• _Instructions to follow_:
If a line in the entries contains the word "Orijinal", list it.

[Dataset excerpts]
★ ★ ★ ★ ★

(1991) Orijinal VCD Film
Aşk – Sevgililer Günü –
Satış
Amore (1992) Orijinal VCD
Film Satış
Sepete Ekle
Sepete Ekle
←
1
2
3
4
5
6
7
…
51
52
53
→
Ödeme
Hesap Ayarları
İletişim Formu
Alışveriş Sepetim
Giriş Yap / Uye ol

★ ★ ★ ★ ★

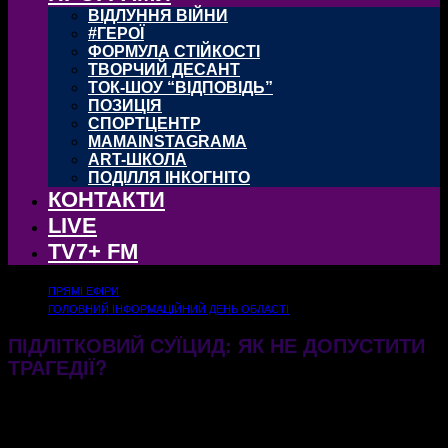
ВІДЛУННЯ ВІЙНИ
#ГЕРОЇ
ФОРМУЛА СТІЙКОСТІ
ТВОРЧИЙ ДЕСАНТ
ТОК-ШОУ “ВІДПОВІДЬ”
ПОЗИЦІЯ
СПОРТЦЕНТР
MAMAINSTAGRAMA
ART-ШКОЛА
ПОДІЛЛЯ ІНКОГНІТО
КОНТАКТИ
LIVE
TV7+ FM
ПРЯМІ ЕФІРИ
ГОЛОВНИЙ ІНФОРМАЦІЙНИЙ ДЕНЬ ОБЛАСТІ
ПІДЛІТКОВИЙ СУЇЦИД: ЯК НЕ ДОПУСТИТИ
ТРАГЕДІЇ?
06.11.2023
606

★ ★ ★ ★ ★

• _Solved exercise_:
(1991) Orijinal VCD Film
Amore (1992) Orijinal VCD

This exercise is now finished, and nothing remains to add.